Theory and Numerical Approximations of Fractional Integrals and Derivatives

The fractional calculus, with its fractional derivatives and integrals, goes back as far as Leibnitz. Up until about 1970 it was at most a peripheral topic. In the years since 1970 the number of publications using the fractional calculus has grown enormously.

 

Interest in the subject is driven in part by applications in physics and biology. One of the main application areas has been in anomalous diffusion and related transport problems. The fractional calculus creates derivatives that are not local and are capable of incorporating memory.

 

 A significant obstacle to learning how to use fractional derivatives and integrals is that there are a huge number of essentially non-equivalent formulations. One of the purposes of the first part of this book is to identify the primary variations and to describe the relationships between them.
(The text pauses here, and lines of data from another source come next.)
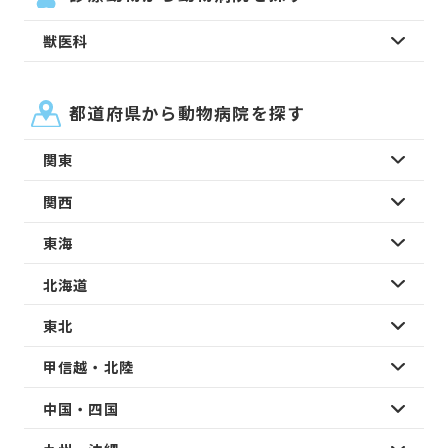
獣医科
都道府県から動物病院を探す
関東
関西
東海
北海道
東北
甲信越・北陸
中国・四国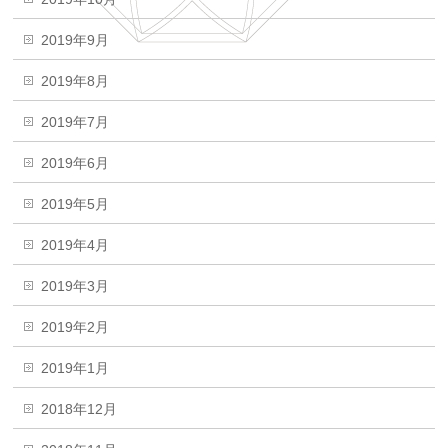
2019年9月
2019年8月
2019年7月
2019年6月
2019年5月
2019年4月
2019年3月
2019年2月
2019年1月
2018年12月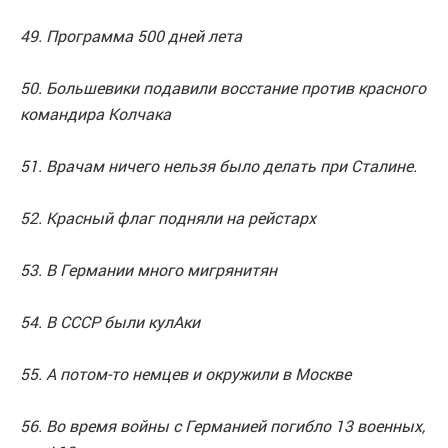
49. Программа 500 дней лета
50. Большевики подавили восстание против красного
командира Колчака
51. Врачам ничего нельзя было делать при Сталине.
52. Красный флаг подняли на рейстарх
53. В Германии много мигрянитян
54. В СССР были кулАки
55. А потом-то немцев и окружили в Москве
56. Во время войны с Германией погибло 13 военных,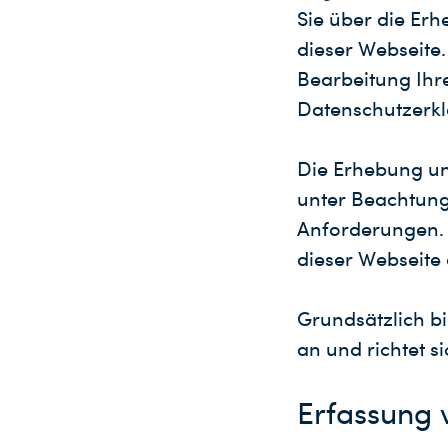
Sie über die Er
dieser Webseite.
Bearbeitung Ihr
Datenschutzerkl
Die Erhebung u
unter Beachtung
Anforderungen. I
dieser Webseite 
Grundsätzlich bi
an und richtet s
Erfassung 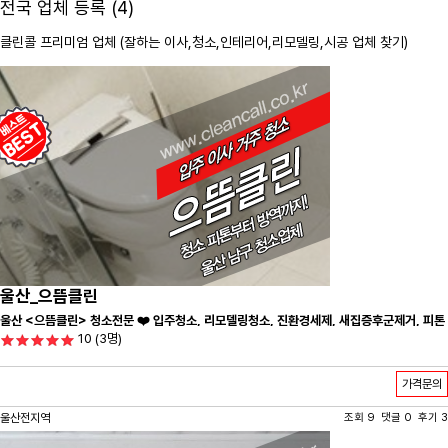
전국 업체 등록 (4)
클린콜 프리미엄 업체 (잘하는 이사,
청소
,인테리어,리모델링,시공 업체 찾기)
울산_으뜸클린
울산 <으뜸클린> 청소전문 ❤️ 입주청소, 리모델링청소, 진환경세제, 새집증후군제거, 피톤
10
(3명)
치드시공 전문 청소 업체 ❤️
가격문의
울산전지역
조회 9 댓글 0 후기 3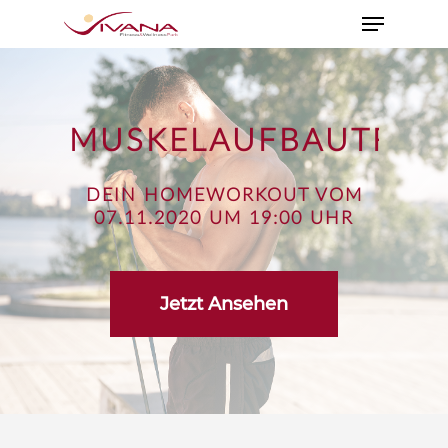
MUSKELAUFBAUTRAI
DEIN HOMEWORKOUT VOM
07.11.2020 UM 19:00 UHR
Jetzt Ansehen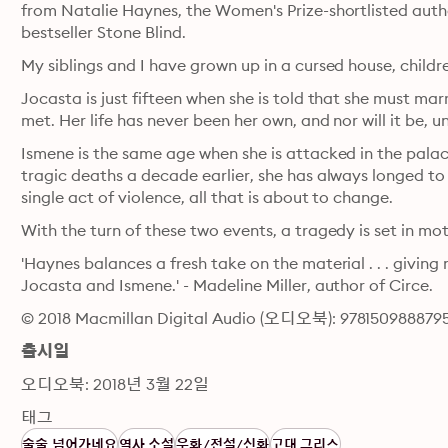
from Natalie Haynes, the Women's Prize-shortlisted auth
bestseller Stone Blind.
My siblings and I have grown up in a cursed house, children
Jocasta is just fifteen when she is told that she must mar
met. Her life has never been her own, and nor will it be, 
Ismene is the same age when she is attacked in the palace
tragic deaths a decade earlier, she has always longed to fe
single act of violence, all that is about to change.
With the turn of these two events, a tragedy is set in mot
'Haynes balances a fresh take on the material . . . giving
Jocasta and Ismene.' - Madeline Miller, author of Circe.
© 2018 Macmillan Digital Audio (오디오북): 978150988879
출시일
오디오북: 2018년 3월 22일
태그
술술 넘어가네요
역사 소설
우화/전설/신화
고대 그리스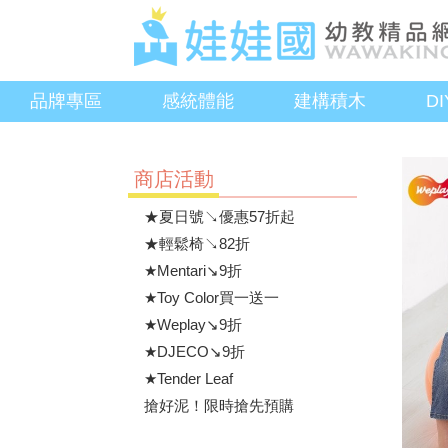
品牌專區
感統體能
建構積木
D
商店活動
★夏日號↘優惠57折起
★輕鬆椅↘82折
★Mentari↘9折
★Toy Color買一送一
★Weplay↘9折
★DJECO↘9折
★Tender Leaf
搶好泥！限時搶先預購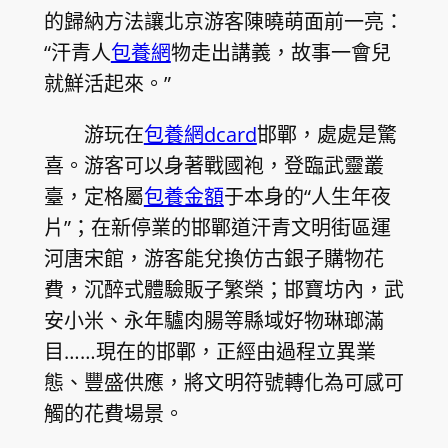
的歸納方法讓北京游客陳曉萌面前一亮：
“汗青人
包養網
物走出講義，故事一會兒
就鮮活起來。”
游玩在
包養網dcard
邯鄲，處處是驚
喜。游客可以身著戰國袍，登臨武靈叢
臺，定格屬
包養金額
于本身的“人生年夜
片”；在新停業的邯鄲道汗青文明街區運
河唐宋館，游客能兌換仿古銀子購物花
費，沉醉式體驗販子繁榮；邯寶坊內，武
安小米、永年驢肉腸等縣域好物琳瑯滿
目……現在的邯鄲，正經由過程立異業
態、豐盛供應，將文明符號轉化為可感可
觸的花費場景。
In this book fractional derivatives of Riemann-Liouville, Caputo and Riesz type are treated at some length, as is the fractional Laplacian. Three more variations are described briefly.

 

Fractional calculus also offers challenges to our usual intuitions. For example, the Riemann-Liouville 1/2-order derivative of the constant function \( f(x)=1 \) is not zero, and the derivatives of order \( 1/2 \) for \( \sin(x) \) and \( \cos(x) \) involve a Fresnel integral.

 

Most of the rest of the book after the introductory chapters presents numerical methods for evaluating fractional integrals and derivatives. The authors claim to have included nearly all the existing results for numerical approximations of this kind. Detailed derivations are provided for many of these. The last chapter uses an example of a one-dimensional continuous-time random walk model to show its physical interpretation and how the integral definition of the fractional Laplacian emerges.

 

This is a comprehensive text; it is detailed, complete and intense – aimed at specialists and those wishing to get deep into the subject.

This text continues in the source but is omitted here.